Leqvio mechanism of action

Leqvio is a cholesterol-reducing, double-stranded siRNA coupled with triantennary N-acetylgalactosamine (GalNAc) on the sense strand to aid hepatocytes uptake.

The drug’s active ingredient, inclisiran, interferes with RNA (genetic material) to inhibit the development of proprotein convertase subtilisin Kexin type 9 (PCSK9), a protein that can raise LDL cholesterol levels. Leqvio reduces LDL cholesterol levels by inhibiting PCSK9 synthesis.

In hepatocytes, inclisiran uses the RNA interference mechanism to guide catalytic mRNA breakdown for PCSK9. The process enhances LDL-C receptor recycling and expression on the hepatocyte cell surface, increasing LDL-C uptake and decreasing LDL-C levels in the blood circulation.

Clinical trials on Leqvio

The FDA’s approval of Leqvio was based on results from a placebo-controlled, double-blind, randomised Phase III clinical trial development programme, which included the ORION-9, ORION-10 and ORION-11 trials.

The global ORION-9 trial was conducted at 46 sites across eight countries. The ORION-10 trial was held at 145 sites in the US, while ORION-11 was carried out at 70 sites across seven countries.

The trials evaluated the efficacy, safety and tolerability of Leqvio sodium salt 300mg, which is equivalent to 284mg of Leqvio when administered subcutaneously by a healthcare professional.

Leqvio showed an effective and sustained decrease in LDL-C level of up to 52% in patients with elevated LDL-C, despite maximally tolerated statin therapy. The drug is expected to support long-term adherence with two doses a year.

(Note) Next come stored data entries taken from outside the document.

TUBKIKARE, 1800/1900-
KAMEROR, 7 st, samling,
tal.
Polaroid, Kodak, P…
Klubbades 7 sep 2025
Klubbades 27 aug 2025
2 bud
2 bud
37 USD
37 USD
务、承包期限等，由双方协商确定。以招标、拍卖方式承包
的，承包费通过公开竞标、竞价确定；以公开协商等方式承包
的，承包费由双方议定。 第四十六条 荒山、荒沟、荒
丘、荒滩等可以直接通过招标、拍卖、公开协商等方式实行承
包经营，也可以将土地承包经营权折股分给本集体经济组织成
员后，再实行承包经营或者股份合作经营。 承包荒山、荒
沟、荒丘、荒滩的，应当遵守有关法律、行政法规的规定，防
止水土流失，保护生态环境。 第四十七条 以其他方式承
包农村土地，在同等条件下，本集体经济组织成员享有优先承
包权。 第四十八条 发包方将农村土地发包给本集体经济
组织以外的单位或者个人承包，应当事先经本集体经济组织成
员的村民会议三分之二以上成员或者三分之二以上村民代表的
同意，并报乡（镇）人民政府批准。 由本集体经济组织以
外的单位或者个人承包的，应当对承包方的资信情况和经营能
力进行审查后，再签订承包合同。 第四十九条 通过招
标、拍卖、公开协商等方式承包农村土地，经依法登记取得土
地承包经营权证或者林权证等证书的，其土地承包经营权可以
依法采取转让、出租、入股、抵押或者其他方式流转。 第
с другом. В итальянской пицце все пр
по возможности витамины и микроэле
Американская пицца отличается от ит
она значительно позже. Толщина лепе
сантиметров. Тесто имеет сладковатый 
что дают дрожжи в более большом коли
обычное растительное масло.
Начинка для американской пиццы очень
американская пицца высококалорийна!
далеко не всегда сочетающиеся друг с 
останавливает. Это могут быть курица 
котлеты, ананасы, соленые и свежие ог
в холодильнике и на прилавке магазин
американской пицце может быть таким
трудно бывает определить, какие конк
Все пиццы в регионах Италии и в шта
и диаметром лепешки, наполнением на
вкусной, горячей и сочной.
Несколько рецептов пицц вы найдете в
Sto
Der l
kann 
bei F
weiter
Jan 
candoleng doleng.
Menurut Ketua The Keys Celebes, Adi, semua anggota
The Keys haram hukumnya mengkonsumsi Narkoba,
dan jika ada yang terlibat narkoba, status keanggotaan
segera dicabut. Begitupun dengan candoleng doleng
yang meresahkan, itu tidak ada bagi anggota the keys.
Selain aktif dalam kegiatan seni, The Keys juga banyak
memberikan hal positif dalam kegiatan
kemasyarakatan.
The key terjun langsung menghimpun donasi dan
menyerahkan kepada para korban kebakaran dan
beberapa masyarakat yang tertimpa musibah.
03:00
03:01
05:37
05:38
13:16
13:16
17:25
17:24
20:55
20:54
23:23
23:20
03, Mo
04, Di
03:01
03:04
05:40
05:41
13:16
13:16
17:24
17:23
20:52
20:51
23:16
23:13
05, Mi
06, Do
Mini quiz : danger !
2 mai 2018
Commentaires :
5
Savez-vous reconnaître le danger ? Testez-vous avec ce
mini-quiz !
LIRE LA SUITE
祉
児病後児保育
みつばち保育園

In ORION-9, 482 patients with clinical or genetic evidence of heterozygous familial hypercholesterolaemia (HeFH) were recruited. Inclisiran was administered three months after the initial dose, followed by one every six months. This reduced the mean percentage change in LDL-C by 48% compared to placebo at 17 months.

The ORION-10 and ORION-11 trials were conducted in patients with ASCVD and ASCVD risk equivalents.

A total of 1,561 participants with ASCVD were enrolled in ORION-10. In the study, Leqvio demonstrated a mean percentage change in LDL-C reductions of 52% compared to placebo at 17 months, and a time-adjusted percentage change in LDL-C reductions of 54% from three to 18 months.

The ORION-11 study evaluated 1,617 patients with ASCVD or ASCVD risk equivalents, in which Leqvio significantly lowered the mean percentage change in LDL-C by 50% compared to placebo.

The common adverse events reported among the patients treated with Leqvio during the trials were injection site reaction, arthralgia, urinary tract infection, diarrhoea, bronchitis, pain in extremities, and dyspnoea.